A gay couple embrace as they gather with
A gay couple embrace as they gather with members of the lesbian, gay, bisexual and transgender community for a celebration marking the first anniversary of an Indian court's ruling decriminalising gay sex between consenting adults in Mumbai on July 2, 2010. For India's gay community, the joy that greeted last year's court ruling legalising gay sex is tempered by the fact that, although the law now accepts them, society still does not. For all the celebrations and talk of an historic milestone, many believe it will take more than a court decision to change public attitudes toward homosexuality, which is largely taboo in India and considered by many to be a mental illness. AFP PHOTO/Indranil MUKHERJEE (Photo credit should read INDRANIL MUKHERJEE/AFP/Getty Images)

NEW DELHI — Observing gay cruising in India felt like high-stakes bird-watching — the fluttering of something delicate and intense. On a Sunday night in mid-December, I visited Nehru Park with a gay rights activist; he agreed to accompany me but asked to remain nameless, in part because homosexuality is illegal in India.

The 85-acre park, in a wealthy area of the capital that hosts most of its embassies, was poorly lit, rambling, and quiet. The travel website Cruising Gays called the park, which is named after India’s first prime minister, the “grand dame” of New Delhi’s cruising places. “On Sunday evenings, the gardens are rocking with over a hundred men hanging around, waiting, looking and just checking out the scene,” claimed an undated post on the site. “If you are a novice and looking to meet other men, this is the place you should start with.” The technique, the activist told me, was simple. Stroll, keeping your head up, and make eye contact with men who walk by. If someone catches your eye and smiles, walk up and say hello.

The park was nearly empty. The activist pointed out one man and we walked behind him stealthily, but he disappeared into the darkness. We spotted another, ambling through a path about 40 feet away from us. Twenty-five million people live in the Indian capital — it’s the world’s second-largest city — but all I could hear were our footsteps, illuminated by the light on my iPhone, and my overactive breath. As we neared, preparing to say hello, I noticed the man was wearing a jaunty cap, and a uniform. Stepping closer, I saw a gun on his belt. “That’s a policeman,” the activist said quietly. If he knew what we were doing there, he chose to ignore it. We quickly walked away.

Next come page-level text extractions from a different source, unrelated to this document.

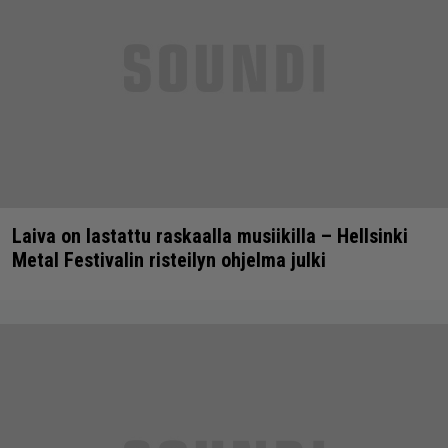
Laiva on lastattu raskaalla musiikilla – Hellsinki
Metal Festivalin risteilyn ohjelma julki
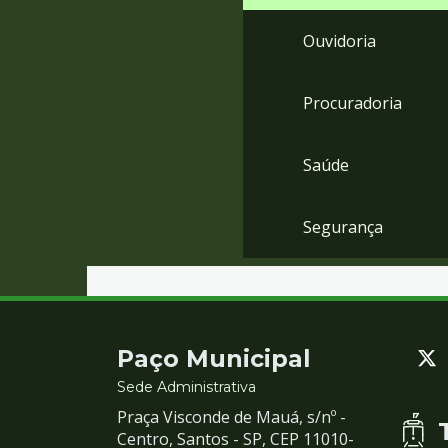
Ouvidoria
Procuradoria
Saúde
Segurança
Contato
Paço Municipal
e
Sede Administrativa
Praça Visconde de Mauá, s/nº -
Redes
Centro, Santos - SP, CEP 11010-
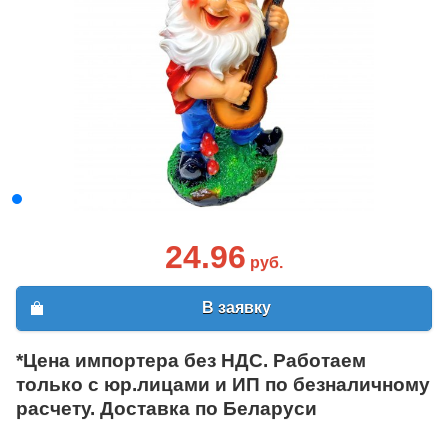
24.96
руб.
В заявку
*Цена импортера без НДС. Работаем
только с юр.лицами и ИП по безналичному
расчету. Доставка по Беларуси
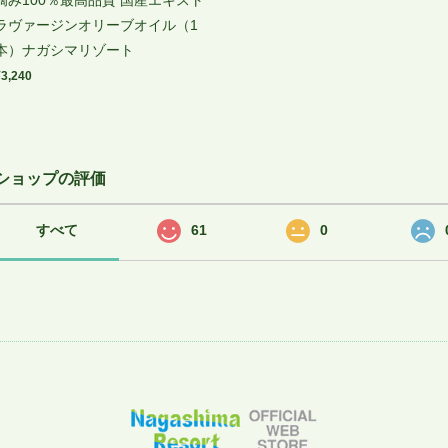
ラヴァージンオリーブオイル（1
本）ナガシマリゾート
¥3,240
ショップの評価
すべて
61
0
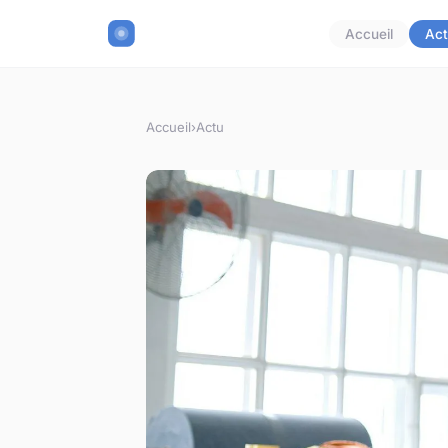
Accueil
Act
Accueil
›
Actu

In December 2013, India’s Supreme Court recriminalized homosexuality, overturning a 2009 ruling by the Delhi High Court that had legalized same-sex relations. “Carnal intercourse against the order of nature with man, woman or animal,” can now once again be punished with up to 10 years in prison, according to the law — Section 377 of the Indian penal code. Accurate statistics on the size of India’s LGBT community are hard to come by, but some 7-10 percent of India’s population could be affected by the law, estimates Arvind Narrain, one of the founders of the Indian research organization Alternative Law Forum.

The ruling, however, appears to have barely affected cruising. There’s no good measure on the extent of cruising in New Delhi, or in India as a whole, but mobile apps like Grindr and Scruff — and the meetup site PlanetRomeo — are gaining popularity. Grindr, probably the best-known gay hookup app, has 69,823 average active monthly users in India, according to a company spokesperson. While that’s relatively low (roughly equal to the number of active users the app has in Boston) it’s growing healthily, the spokesperson said.

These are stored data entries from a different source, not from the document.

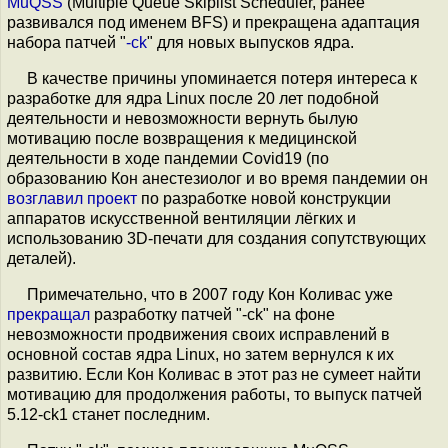
MuQSS
(Multiple Queue Skiplist Scheduler, ранее
развивался под именем BFS) и прекращена адаптация
набора патчей "
-ck
" для новых выпусков ядра.
В качестве причины упоминается потеря интереса к
разработке для ядра Linux после 20 лет подобной
деятельности и невозможности вернуть былую
мотивацию после возвращения к медицинской
деятельности в ходе пандемии Covid19 (по
образованию Кон анестезиолог и во время пандемии он
возглавил
проект
по разработке новой конструкции
аппаратов искусственной вентиляции лёгких и
использованию 3D-печати для создания сопутствующих
деталей).
Примечательно, что в 2007 году Кон Коливас уже
прекращал
разработку патчей "-ck" на фоне
невозможности продвижения своих исправлений в
основной состав ядра Linux, но затем вернулся к их
развитию. Если Кон Коливас в этот раз не сумеет найти
мотивацию для продолжения работы, то выпуск патчей
5.12-ck1 станет последним.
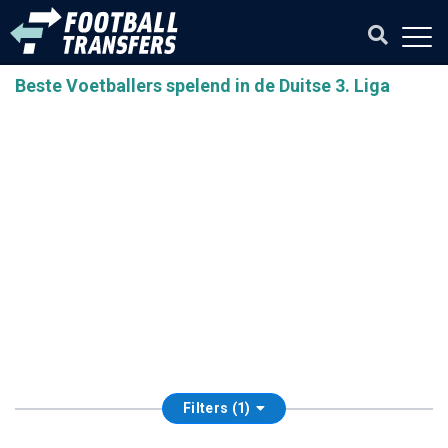
Beste Voetballers spelend in de Duitse 3. Liga
Filters (1)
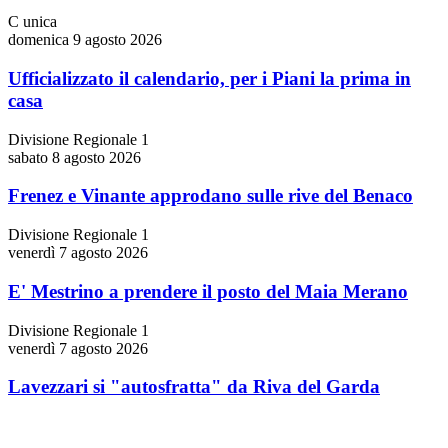
C unica
domenica 9 agosto 2026
Ufficializzato il calendario, per i Piani la prima in
casa
Divisione Regionale 1
sabato 8 agosto 2026
Frenez e Vinante approdano sulle rive del Benaco
Divisione Regionale 1
venerdì 7 agosto 2026
E' Mestrino a prendere il posto del Maia Merano
Divisione Regionale 1
venerdì 7 agosto 2026
Lavezzari si "autosfratta" da Riva del Garda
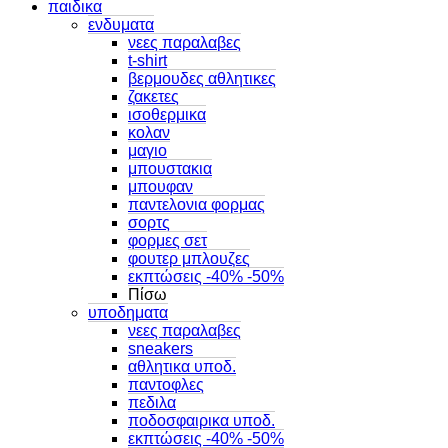
παιδικα
ενδυματα
νεες παραλαβες
t-shirt
βερμουδες αθλητικες
ζακετες
ισοθερμικα
κολαν
μαγιο
μπουστακια
μπουφαν
παντελονια φορμας
σορτς
φορμες σετ
φουτερ μπλουζες
εκπτώσεις -40% -50%
Πίσω
υποδηματα
νεες παραλαβες
sneakers
αθλητικα υποδ.
παντοφλες
πεδιλα
ποδοσφαιρικα υποδ.
εκπτώσεις -40% -50%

In the United States, cruising has been mostly supplanted by the Internet and apps that facilitate meetups and hook ups. With the Internet “came online cruising and a way for gay men to connect with one another besides the newspapers and clubs,” Johnny Skandros, the founder of Scruff, said in an email. “In the United States, it changed chronologically. Technology overhauled bars and cruising spots,” Parmesh Shahani, author of the book Gay Bombay, told me. “But in India, these parallel cultures [are] existing simultaneously.”

The Nehru Park activist tells me that he now meets men mostly online. That night, we ate at a restaurant called Soda Bottle Opener Wala in Khan Market, a touristy area popular with foreigners. He pulled up Grindr, and his screen was filled with nearby men, and a healthy backlog of unread messages. “So many!” he said. Especially for those in the middle and upper class, “there’s definitely been a huge transition from the physical space to the Internet space,” he added.

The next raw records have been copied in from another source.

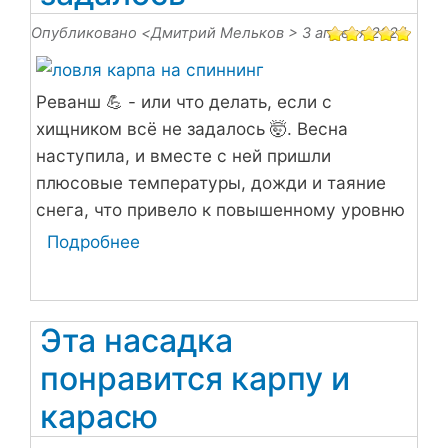
Опубликовано <
Дмитрий Мельков
> 3 апреля 2024
Реванш 💪 - или что делать, если с
хищником всё не задалось 🤯. Весна
наступила, и вместе с ней пришли
плюсовые температуры, дожди и таяние
снега, что привело к повышенному уровню
воды и появлению цвета "кофе с молоком"
Подробнее
о
в водоемах, а также большому количеству
Реванш
мусора.
-
или
Эта насадка
что
понравится карпу и
делать,
если
карасю
с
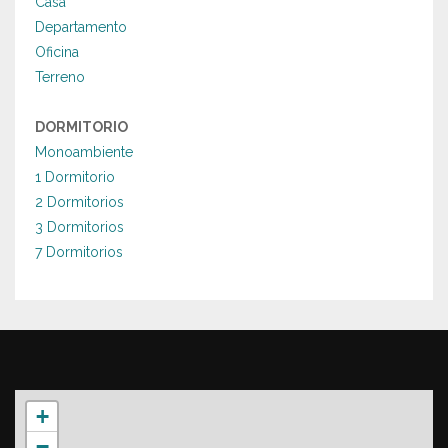
Casa
Departamento
Oficina
Terreno
DORMITORIO
Monoambiente
1 Dormitorio
2 Dormitorios
3 Dormitorios
7 Dormitorios
+
−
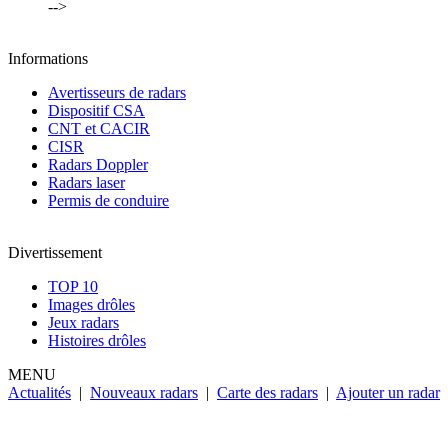
-->
Informations
Avertisseurs de radars
Dispositif CSA
CNT et CACIR
CISR
Radars Doppler
Radars laser
Permis de conduire
Divertissement
TOP 10
Images drôles
Jeux radars
Histoires drôles
MENU
Actualités
|
Nouveaux radars
|
Carte des radars
|
Ajouter un radar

India is still more than two-thirds rural and overwhelmingly poor, however; the country’s average per capita income on a purchasing power parity basis was just $5,412 in 2013. And while cell phones are common, less than 10 percent of India’s 1.25 billion people have smartphones. “Everyone talks about India as a land of IT, where there’s lots of nerds around, but it’s still just a very thin veneer of the middle class” that lives in that world, says the journalist Ashok Row Kavi. Especially among the working class and the lower-middle class, who make up the majority of India’s gay population, “the cruising culture is still very strong,” he told me.

* * *

In an industrial area of New Delhi, full of gaping, half-finished buildings and shops selling cricket equipment, I visited one of India’s only gay spas. I had read about it online — but at the requests of activists I spoke with, I won’t reveal identifying details about the place. For a roughly $20 dollar entry and massage fee — a price that put it out of reach for the majority of New Delhi’s gay population — the attendee manning the front desk led me to a small room where roughly eight male prostitutes sat and watched television. They were diverse, to account for customer’s tastes: muscular, skinny, short, tall — with skin colors ranging from olive to dark brown. One of the massage rooms featured a single bleary red light hanging from the ceiling, and little else.

Like many of the people I spoke to, Row Kavi had been to the spa — but he didn’t like it. “It was very tacky,” he told me. “There isn’t much talk, socializing, or chatting. No reasonable discourse. It’s a wham-bam-thank-you-man kind of place.”

Row Kavi has been to Nehru Park too, but it’s not his scene either. “You see upper-middle-class queens cruising the bylanes, quick checks and off you go,” he told me. “That’s fine, but it doesn’t end up with any sort of social interaction.” He prefers the park above the Palika Bazaar in Connaught Place, a busy shopping area. “I used to go there once a month,” he said. “It’s like a fraternity of sisters gossiping away.”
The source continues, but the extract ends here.